Among the lines below, how many carry the string "telefonów"? Reply with a number and nothing else.

[Opening Exercise material section]

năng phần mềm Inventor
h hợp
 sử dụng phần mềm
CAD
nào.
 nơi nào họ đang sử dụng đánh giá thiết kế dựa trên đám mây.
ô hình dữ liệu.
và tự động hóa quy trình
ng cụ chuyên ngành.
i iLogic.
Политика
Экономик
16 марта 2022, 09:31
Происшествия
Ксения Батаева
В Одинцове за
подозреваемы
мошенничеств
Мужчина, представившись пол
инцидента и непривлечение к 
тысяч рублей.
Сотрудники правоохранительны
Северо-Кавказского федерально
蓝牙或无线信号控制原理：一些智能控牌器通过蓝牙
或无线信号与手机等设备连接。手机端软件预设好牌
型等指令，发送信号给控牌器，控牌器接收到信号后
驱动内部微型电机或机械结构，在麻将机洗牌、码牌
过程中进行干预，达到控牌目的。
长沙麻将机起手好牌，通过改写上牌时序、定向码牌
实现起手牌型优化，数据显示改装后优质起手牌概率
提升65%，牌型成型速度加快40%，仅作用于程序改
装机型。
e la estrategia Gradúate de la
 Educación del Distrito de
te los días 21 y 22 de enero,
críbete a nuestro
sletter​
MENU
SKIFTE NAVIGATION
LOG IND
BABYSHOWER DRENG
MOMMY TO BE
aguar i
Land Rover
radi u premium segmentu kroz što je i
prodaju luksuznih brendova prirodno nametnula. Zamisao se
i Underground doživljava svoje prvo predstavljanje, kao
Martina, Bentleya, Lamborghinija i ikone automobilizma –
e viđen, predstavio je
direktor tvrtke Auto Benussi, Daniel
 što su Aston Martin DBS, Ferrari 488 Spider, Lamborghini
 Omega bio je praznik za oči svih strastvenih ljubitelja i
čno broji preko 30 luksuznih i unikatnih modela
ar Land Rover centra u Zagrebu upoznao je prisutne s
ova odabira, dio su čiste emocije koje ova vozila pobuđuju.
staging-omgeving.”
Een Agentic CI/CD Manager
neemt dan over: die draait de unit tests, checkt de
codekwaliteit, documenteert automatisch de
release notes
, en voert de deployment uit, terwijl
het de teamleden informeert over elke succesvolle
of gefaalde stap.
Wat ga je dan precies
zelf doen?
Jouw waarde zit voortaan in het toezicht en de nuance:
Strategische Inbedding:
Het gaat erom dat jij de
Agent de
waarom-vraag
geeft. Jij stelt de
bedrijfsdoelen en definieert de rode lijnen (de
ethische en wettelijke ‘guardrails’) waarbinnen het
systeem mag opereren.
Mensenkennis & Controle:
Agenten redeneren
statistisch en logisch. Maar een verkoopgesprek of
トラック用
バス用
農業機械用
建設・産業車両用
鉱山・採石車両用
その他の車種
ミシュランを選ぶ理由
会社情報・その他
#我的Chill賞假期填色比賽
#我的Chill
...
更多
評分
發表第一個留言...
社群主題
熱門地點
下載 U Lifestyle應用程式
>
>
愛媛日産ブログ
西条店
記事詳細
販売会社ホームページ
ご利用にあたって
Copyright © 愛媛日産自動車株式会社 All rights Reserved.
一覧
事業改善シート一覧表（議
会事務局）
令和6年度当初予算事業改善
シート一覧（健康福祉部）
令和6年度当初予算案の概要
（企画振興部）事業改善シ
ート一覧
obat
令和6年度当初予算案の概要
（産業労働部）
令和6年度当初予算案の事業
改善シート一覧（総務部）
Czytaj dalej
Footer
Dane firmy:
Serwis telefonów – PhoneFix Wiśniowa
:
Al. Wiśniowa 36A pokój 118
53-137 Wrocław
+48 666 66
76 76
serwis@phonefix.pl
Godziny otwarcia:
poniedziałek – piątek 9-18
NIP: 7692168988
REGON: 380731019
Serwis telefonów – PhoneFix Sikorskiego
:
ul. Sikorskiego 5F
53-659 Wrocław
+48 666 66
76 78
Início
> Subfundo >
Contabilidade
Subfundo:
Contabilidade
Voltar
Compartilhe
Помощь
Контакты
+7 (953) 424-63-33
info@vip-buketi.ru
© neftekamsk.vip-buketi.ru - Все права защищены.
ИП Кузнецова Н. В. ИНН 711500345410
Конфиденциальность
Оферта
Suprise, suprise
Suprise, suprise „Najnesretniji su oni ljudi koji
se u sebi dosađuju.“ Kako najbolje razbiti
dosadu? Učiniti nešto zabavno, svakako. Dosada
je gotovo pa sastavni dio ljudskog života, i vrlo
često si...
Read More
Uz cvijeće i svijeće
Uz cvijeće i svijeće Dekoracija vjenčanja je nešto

[Closing Exercise material section]

▶ [Response]
2